A code review of Pod::Parser, written by mberends

masak on 2009-03-14T23:51:55

In October 2006, Damian Conway released an alpha draft of S26, the Perl 6 synopsis about Pod documentation. That email begins "Before Christmas, as promised!". The draft is large, but even for an alpha, it's a good read.

The release of the draft spurred a whole lot of discussion on the perl6-language mailing list. People seem to care a lot about these things. Late November the same year, Damian posted a version of S26 without the 'alpha' in its version number. He also promised to release a Pod-to-XHTML module. (He eventually did, in December 2007.)

The discussion following the release of these documents was intense and at times harsh. Damian eventually declared "I'm not going to argue about the design of Pod 6 any more." This was in June 2007. What was the debate about? Browsing through the many emails on the matter, I find it was mainly about the exact relation between Perl 6 code and its Pod comments. The vocal opposition, headed (in some sense) by Mark Overmeer, argued for greater connectivity between Perl 6 code and Pod comments. It's the old configurability-vs-defaults discussion again, with Damian representing the configurability camp and Mark the defaults camp. Damian challenged Mark to write his own S26, which Mark did.

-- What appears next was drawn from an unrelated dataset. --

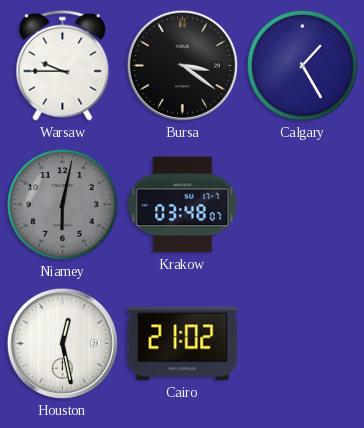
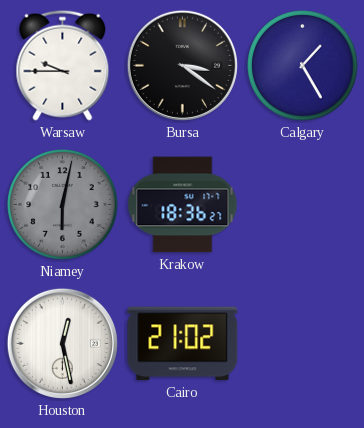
Krakow: 03:48 -> 18:36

Damian wrote back that he was "thinking very carefully about what Mark suggested", and that he would "reply properly as soon as I am able."

That was in July 2007. Since then Damian has made a few cameos on the perl6-language mailing list, but on matters other than Perl 6 Pod. S26 remains in the state it was released in 2006, but nowadays with this message (here):

The information that is in this file is a draft specification that is known to be
out of date and likely to undergo some substantial revision. Until the
document is updated, look at STD.pm
(http://svn.pugscode.org/pugs/src/perl6/STD.pm)
for the valid POD syntax.

Beware of the leopard. (Update 2010-05-01: Time has passed, and since this post was written Damian has made one more sweeping change to S26, and then graciously declared it to be of the same status as the other synopses, i.e. changeable wiki-like by anyone who cares.)

Good thing about that reference to STD.pm as an up-to-date source of information. Unfortunately, when you read STD.pm, what you find is this, and only this:

# XXX We need to parse the pod eventually to support $= variables.

Essentially, S26 and Perl 6 Pod are in limbo since 2007, waiting for the return of Damian (or some other heroic soul) to the scene.

Against this backdrop, this happened in January 2008:

mberends: finally pushed my first draft of perldoc pod2text pod2man Pod::Parser
          Pod::to::text Pod::to::man to http://github.com/eric256/perl6-examples/tree/master
mberends: please try to run it, there's more to follow (xhtml and a test suite)
masak: mberends: whoa! did you write that?
mberends: yes! over the last 3! months

You have to admire the courage of someone who implements a spec that's about to change, in Perl 6 whose spec is also in flux, on top of Rakudo, which is still being written.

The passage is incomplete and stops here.